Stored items
|---|

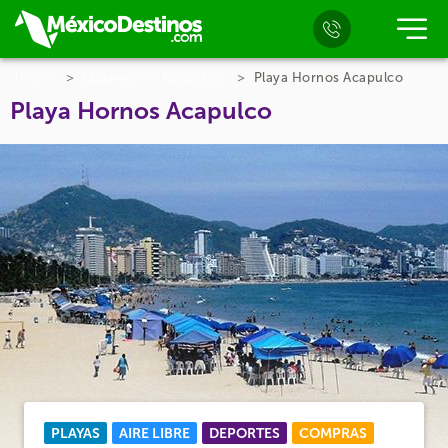
Inicio
Lugares en Acapulco
Playa Hornos Acapulco
Playa Hornos Acapulco
PLAYAS
AIRE LIBRE
DEPORTES
COMPRAS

|---|

AIM OF THE EXERCISE ▸
Each record above must be retyped exactly. Omit the pictures.

ANSWER TO THIS TASK ▸
Inicio
Lugares en Acapulco
Playa Hornos Acapulco
Playa Hornos Acapulco
PLAYAS
AIRE LIBRE
DEPORTES
COMPRAS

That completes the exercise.